## RECORDS TO USE:
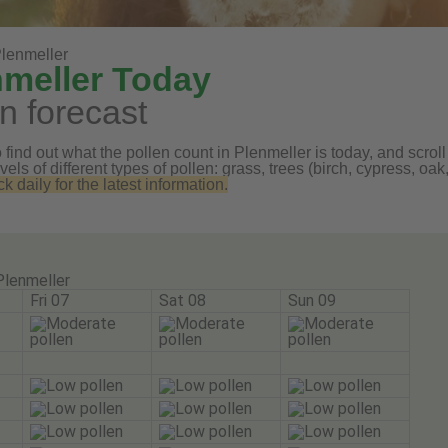
lenmeller
nmeller Today
n forecast
find out what the pollen count in Plenmeller is today, and scroll
vels of different types of pollen: grass, trees (birch, cypress, 
daily for the latest information.
Plenmeller
Fri 07
Sat 08
Sun 09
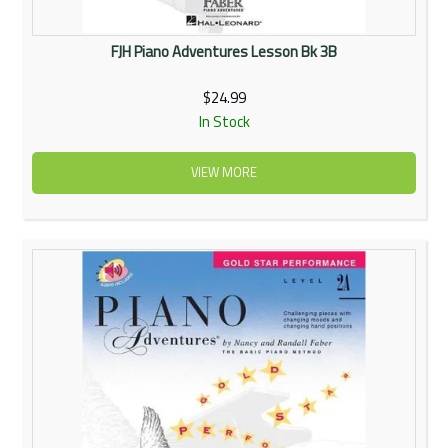
FJH Piano Adventures Lesson Bk 3B
$24.99
In Stock
VIEW MORE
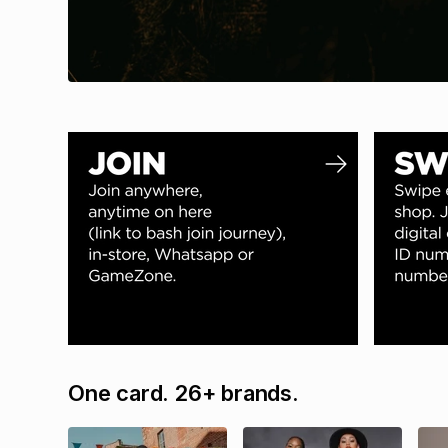
One card. 26+ brands.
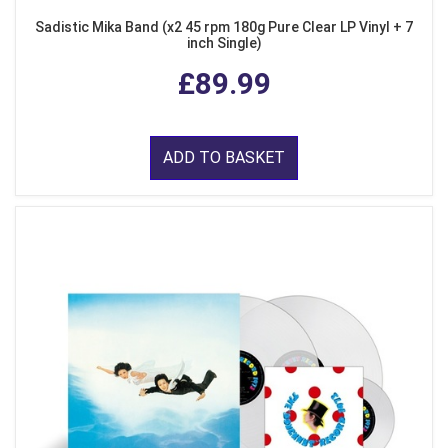
Sadistic Mika Band (x2 45 rpm 180g Pure Clear LP Vinyl + 7
inch Single)
£89.99
ADD TO BASKET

## WHAT TO WORK ON:
Needed here is only the span from the line with "daily for the latest information." through the last line of the entries, copied exactly with both ends and without pictures.

## OUTPUT OF THE TASK:
daily for the latest information.
Plenmeller
Fri 07
Sat 08
Sun 09
FJH Piano Adventures Lesson Bk 3B
$24.99
In Stock
VIEW MORE
One card. 26+ brands.
Sadistic Mika Band (x2 45 rpm 180g Pure Clear LP Vinyl + 7
inch Single)
£89.99
ADD TO BASKET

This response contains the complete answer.